On pourra bien sauver quelques passages ci et là, comme le refrain de "Medusa" ou le solo de "Helldog", mais autant dire qu’il faudra se forcer et que ça ne sauvera pas ces titres somme toute moyens. Le problème, c’est que quand on s’appelle Grave Digger, on n’a déjà pas beaucoup de marge de manœuvre. Et encore, sans parler des titres ou rien ne retient l’oreille, et pourtant il y en a. Donc, faute d’inspiration, qu’est ce que l’on peut bien faire? Quelques appels du pied à un passé plus glorieux bien sûr! Le refrain de "Walls of Sorrow" rappelera ainsi fortement celui du bon vieux "Lionheart". Il faudra attendre "Call of the Sirens" pour que l’album attire à nouveau notre attention à l’occasion de couplets plus mesurés, ce qui n’est pourtant pas vraiment le fort de nos Teutons. Il suffira d’entendre Chris beugler sur les couplets pour s’en persuader. On passe ensuite la seconde (enfin!) avec "Warriors Revenge", mais la tentative d’accélération est vite avortée, la faute à un refrain pas très inspiré. Allez, beaux joueurs, on retiendra quand même le mid-tempo éponyme bien lourd, qui fait son petit effet, ou alors la plus épique "Home at Last".

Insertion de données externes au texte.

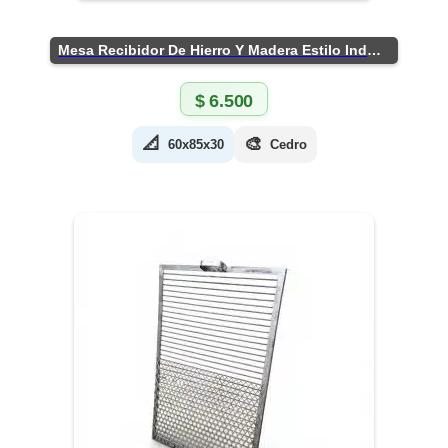
Mesa Recibidor De Hierro Y Madera Estilo Industrial
$
6.500
📐
🎨
60x85x30
Cedro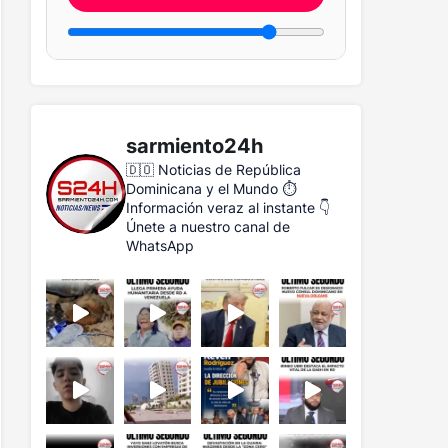
sarmiento24h
🇩🇴 Noticias de República
Dominicana y el Mundo
⏱️
Información veraz al instante
👇
Únete a nuestro canal de
WhatsApp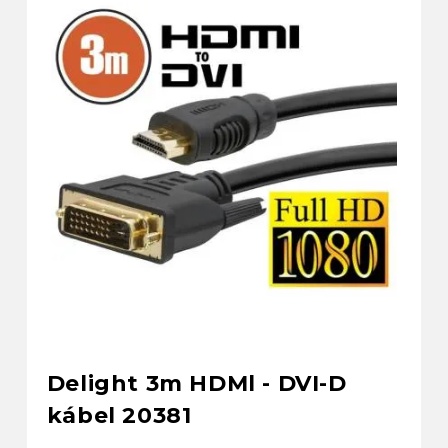
Delight 3m HDMl - DVI-D
kábel 20381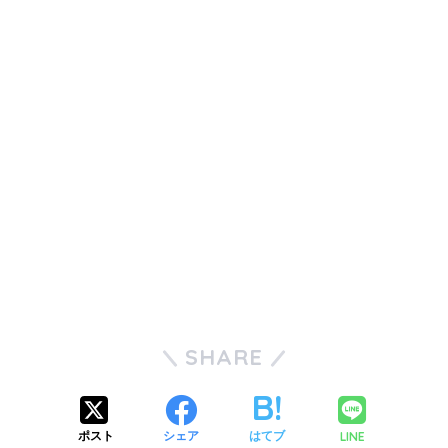
SHARE
LINE
ポスト
シェア
はてブ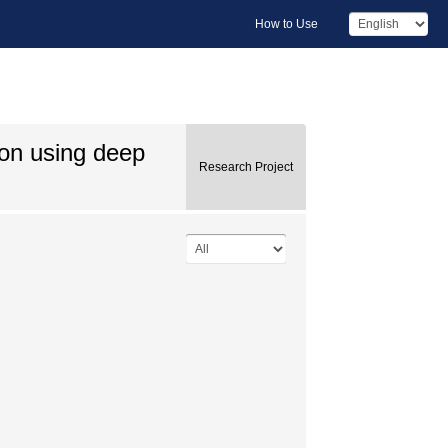
How to Use
ion using deep
Research Project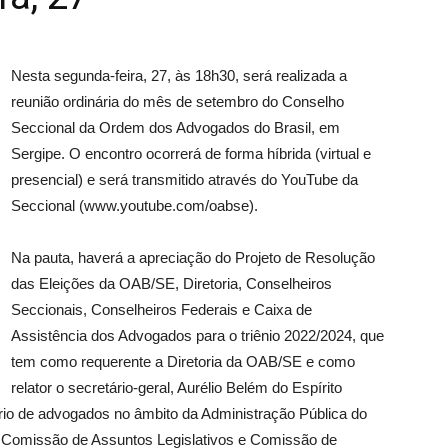
Nesta segunda-feira, 27, às 18h30, será realizada a
reunião ordinária do mês de setembro do Conselho
Seccional da Ordem dos Advogados do Brasil, em
Sergipe. O encontro ocorrerá de forma híbrida (virtual e
presencial) e será transmitido através do YouTube da
Seccional (www.youtube.com/oabse).
Na pauta, haverá a apreciação do Projeto de Resolução
das Eleições da OAB/SE, Diretoria, Conselheiros
Seccionais, Conselheiros Federais e Caixa de
Assistência dos Advogados para o triênio 2022/2024, que
tem como requerente a Diretoria da OAB/SE e como
relator o secretário-geral, Aurélio Belém do Espírito
tário de advogados no âmbito da Administração Pública do
a Comissão de Assuntos Legislativos e Comissão de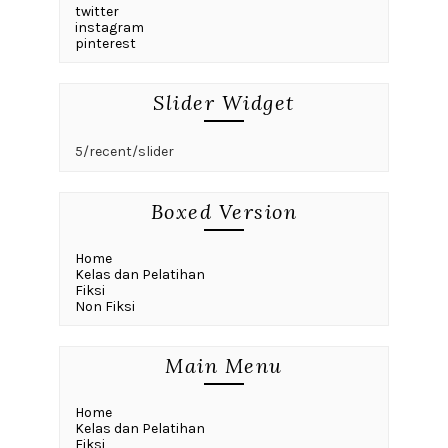
twitter
instagram
pinterest
Slider Widget
5/recent/slider
Boxed Version
Home
Kelas dan Pelatihan
Fiksi
Non Fiksi
Main Menu
Home
Kelas dan Pelatihan
Fiksi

Dommage, donc, que l’essai ne soit pas transformé. Clash of the Gods est un album à classer dans la partie creuse de la discographie bien fournie des Allemands, section déjà hélas bien remplie depuis quelques années. Dommage, donc, que dès le deuxième album, l’arrivée de Axel Ritt n’apporte plus rien d’intéressant. Cela dit, ne perdons pas espoir. Rappellons nous du moyen Rheingold qui avait par la suite permis au groupe d’accoucher de l’excellent The Last Supper.